There's much to like about LAURA MARS, particularly its atmosphere. I'm not sure if any film of the era did a better job of capturing the duality of NYC of the time: cocaine chic and downtrodden seediness. This film is the end of Dunaway's' hot streak that started in '67. Curiously, it's virtually the only film during those years that she carried solo, as she was almost always paired with a major male star. She gave a surprisingly restrained performance, all things considered, holding back of histrionics to key moments. But there's the problem with the film: it's curiously reticent. If any movie warranted going off-the-wall bonkers, it's this. Maybe the film needed DePalma as a director.

eyes-of-laura-mars-review.jpg


I've never watched THOMAS CROWNE before; I always assumed I would dislike it. For one, I thought Dunaway's part was small-ish. I'm also not wild about Steve McQueen, whose appeal has always been elusive to me. To my surprise, I loved the film! This one might just slot behind CHINATOWN as my favorite Dunaway film and performance. She's smashing -- elegant, slick, sexy. She's like a Hitchcock blonde, but with more guile than Hitch ever let his ladies display. The movie is a lot of fun; exciting and witty, with a surprisingly sexy game of chess. Great style too, with that late 60s mod-glam. The only drawback was McQueen -- I still don't get it. The movie would have been better with Nicholson, Beatty, Redford, Newman or, heck, even O'Neal (was he a movie star in '68?)
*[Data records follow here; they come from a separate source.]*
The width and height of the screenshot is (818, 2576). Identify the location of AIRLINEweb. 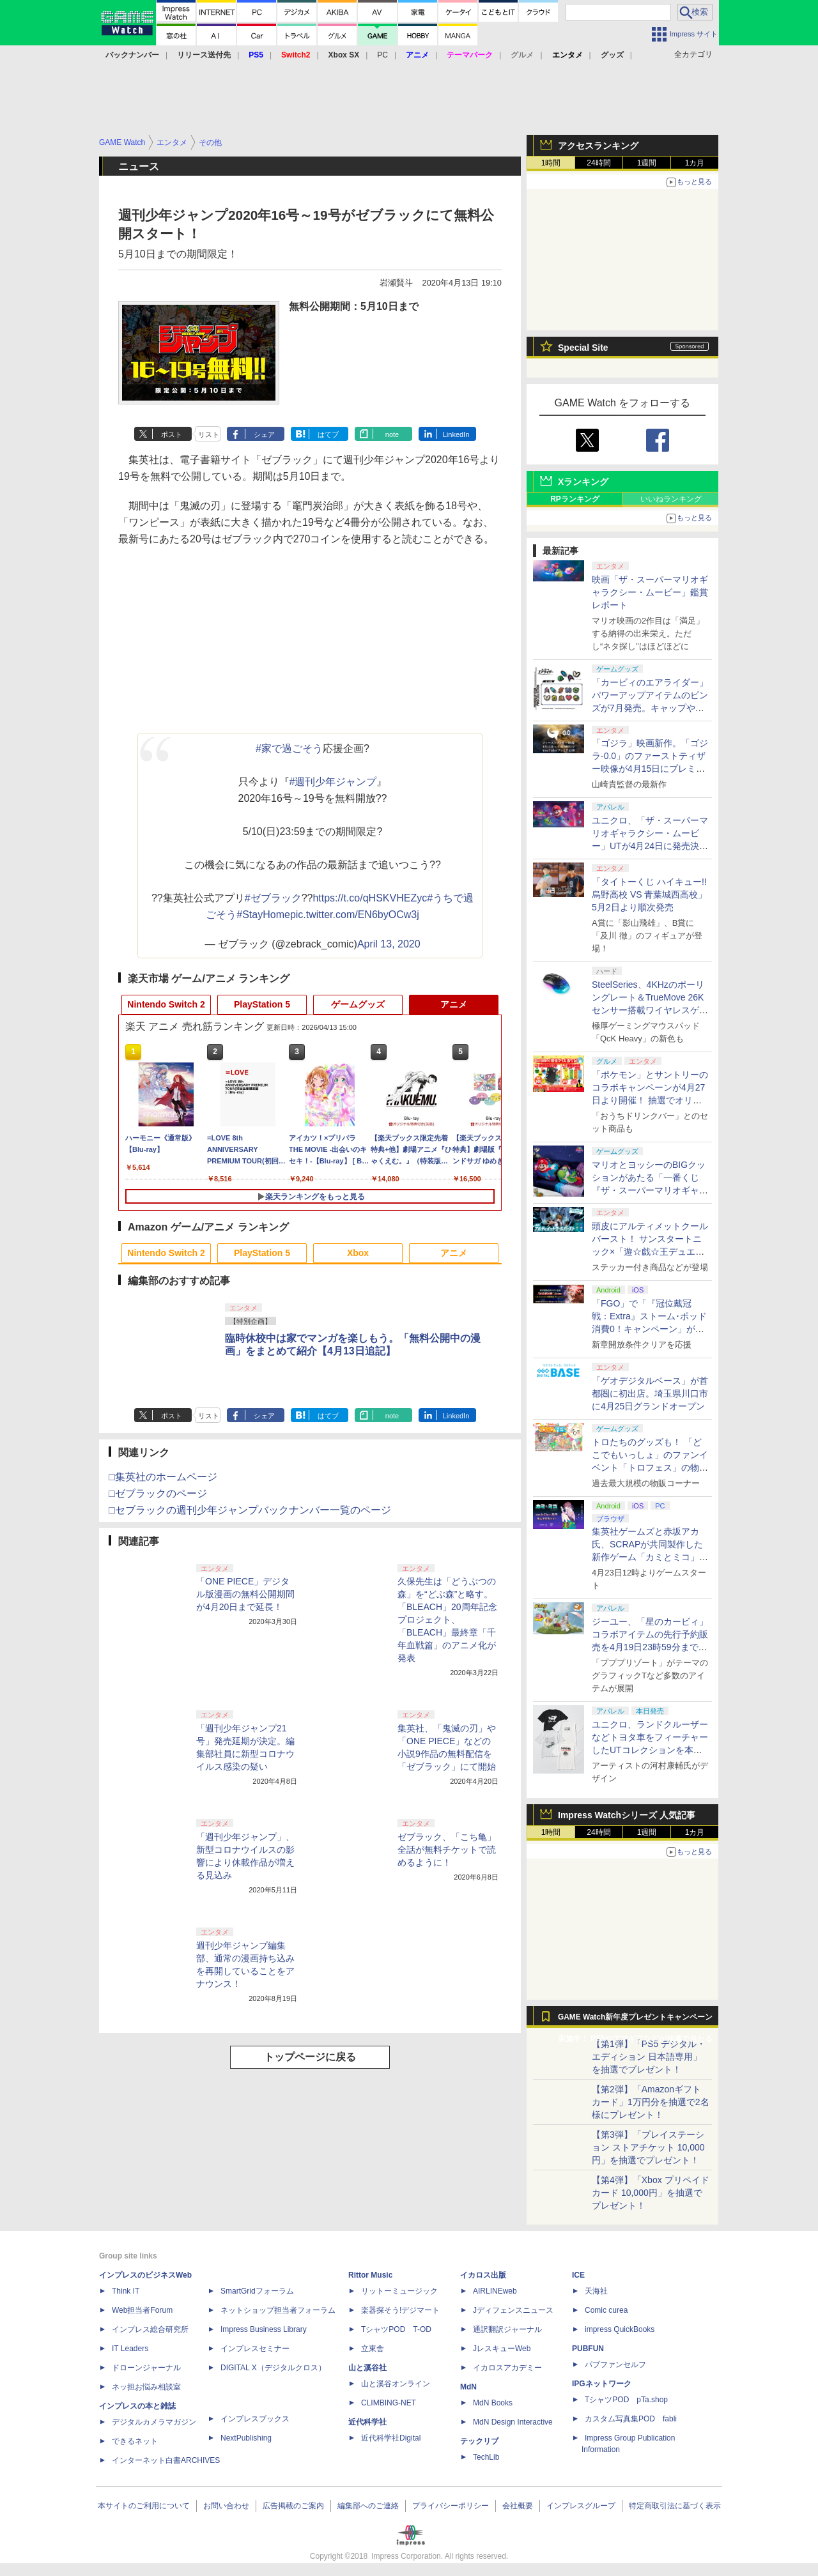 (495, 2291).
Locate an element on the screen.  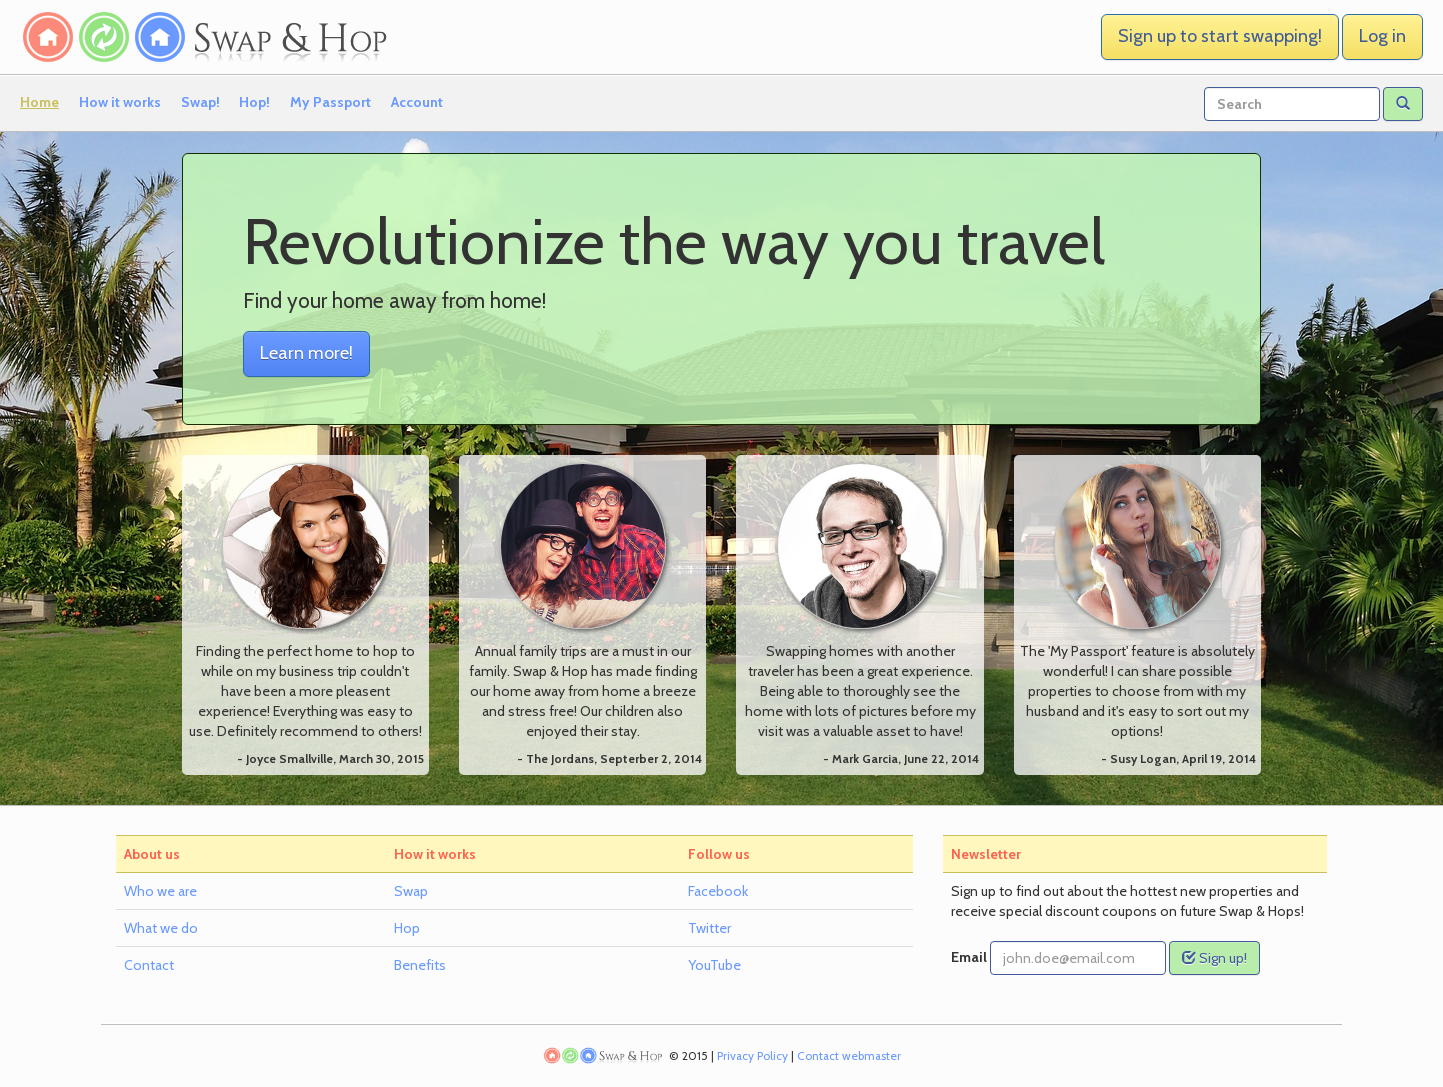 Home is located at coordinates (39, 102).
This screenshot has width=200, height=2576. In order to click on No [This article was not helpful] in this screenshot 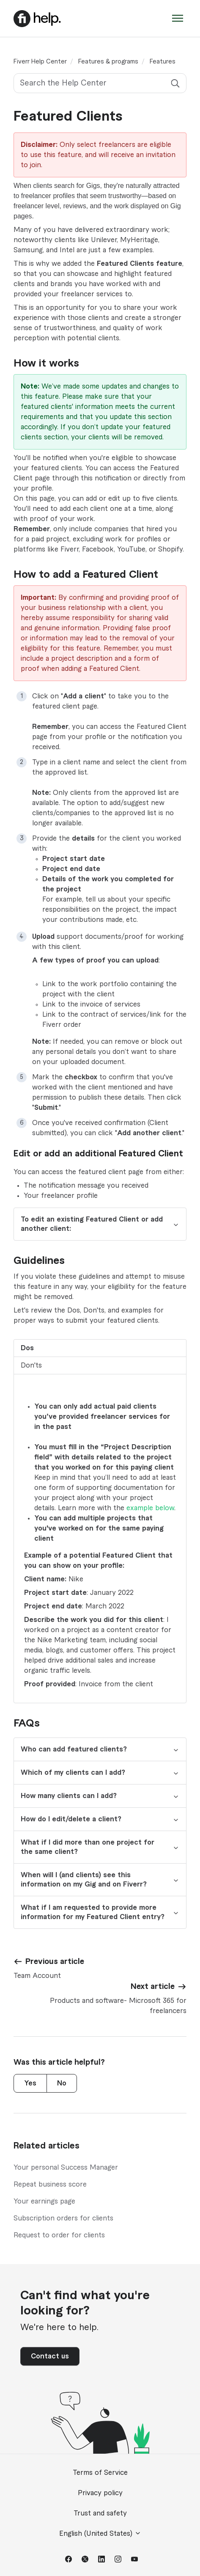 , I will do `click(61, 2083)`.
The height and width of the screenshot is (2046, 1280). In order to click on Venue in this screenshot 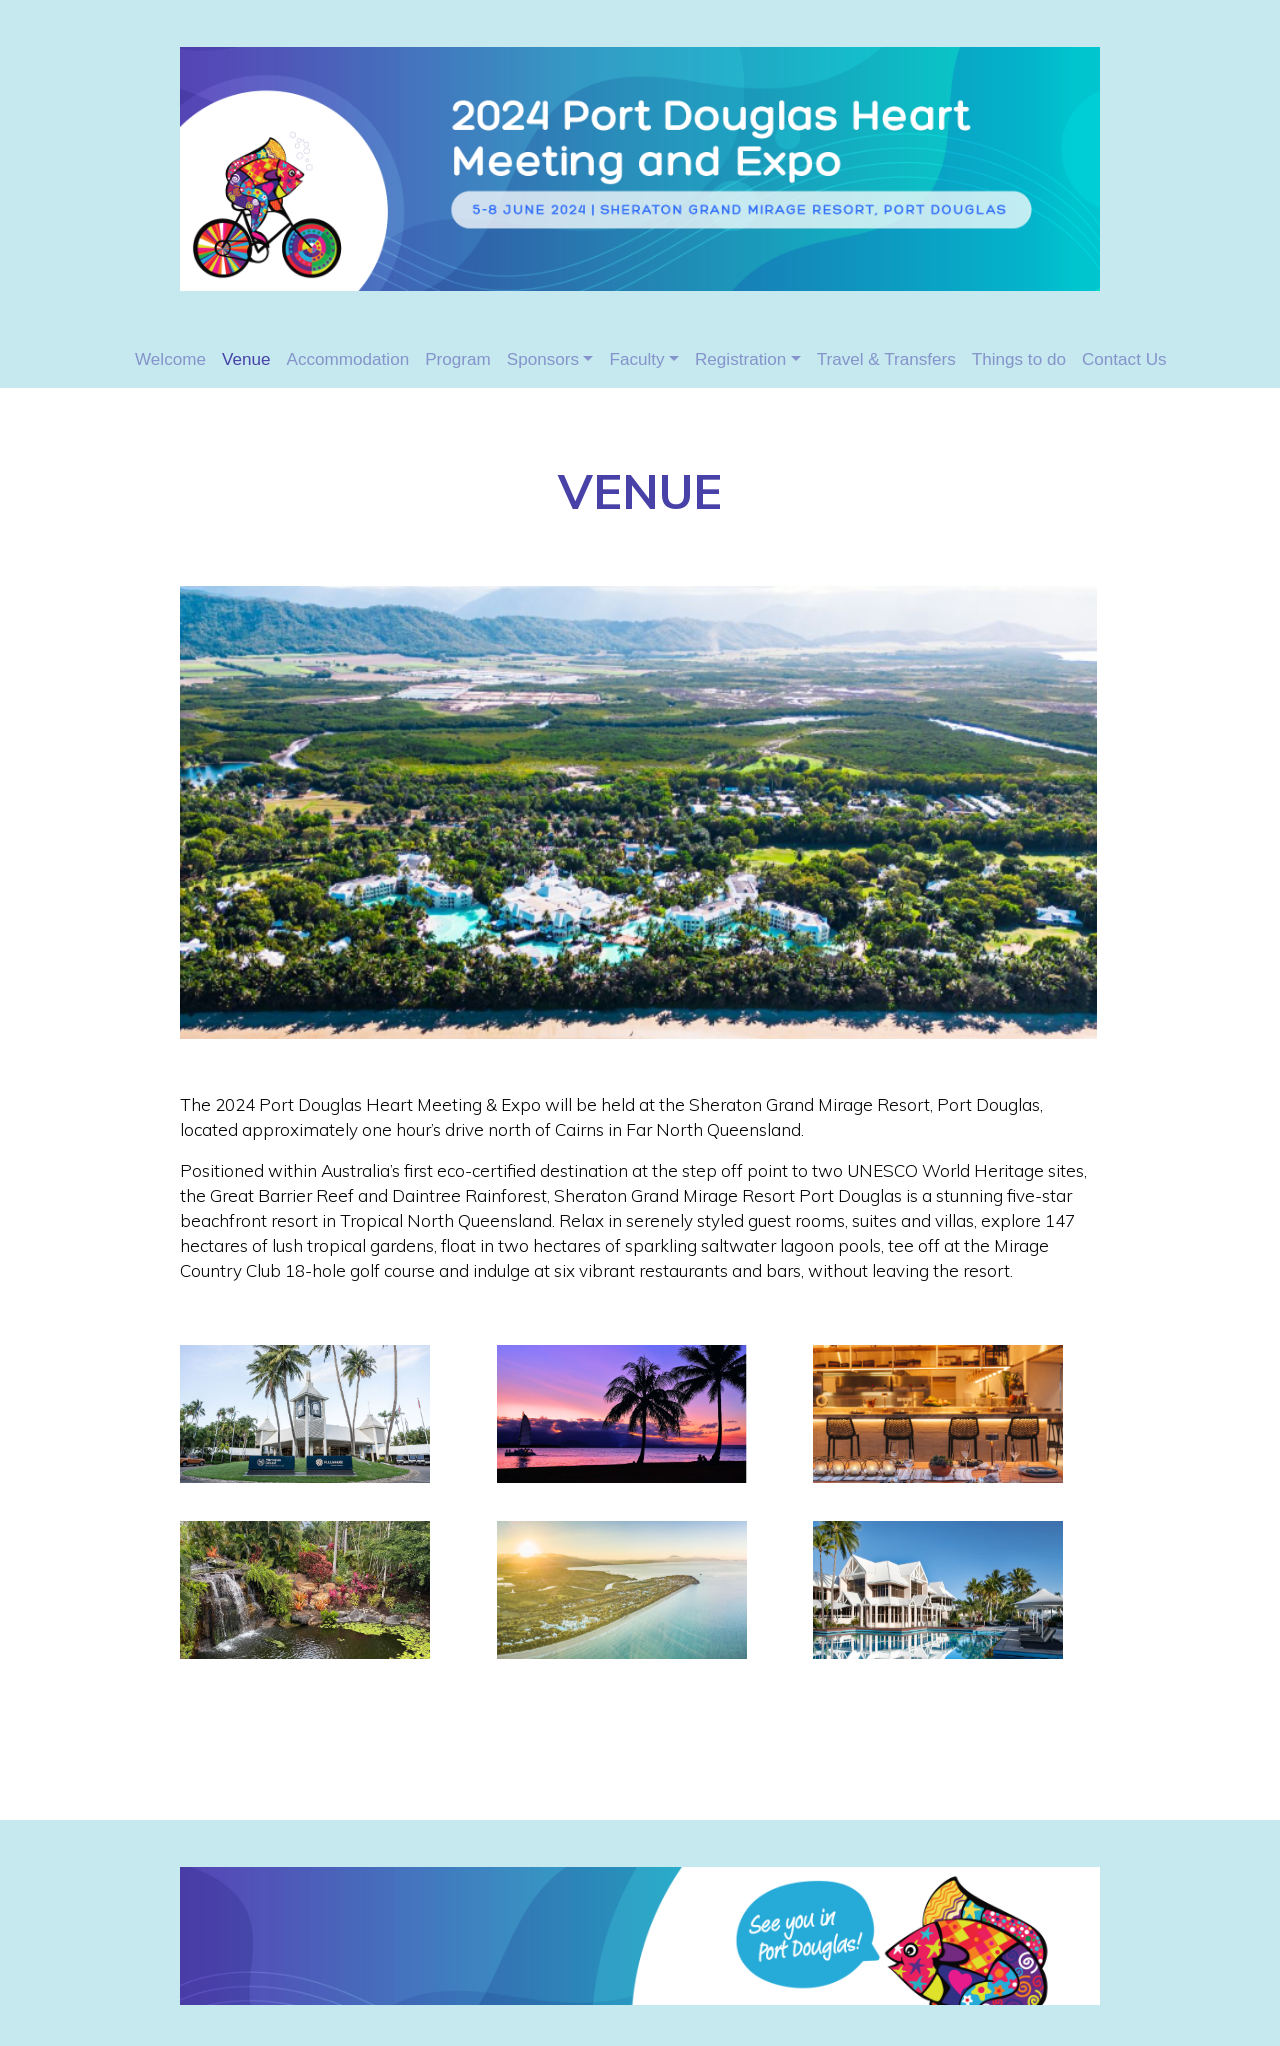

dinner 2 Steve McQueen Faye Dunaway Thomas Crown Affair (2).jpg


I had also never seen CONDOR, although for no particular reason. I liked this one a lot too -- a tense and exciting espionage thriller. Dunaway played a role with a great deal more vulnerability than I associate with her; I may have underestimated her range. The leap from kidnap victim to lover was a bit implausible, but I guess when a kidnapper looks like Robert Redford those things happen.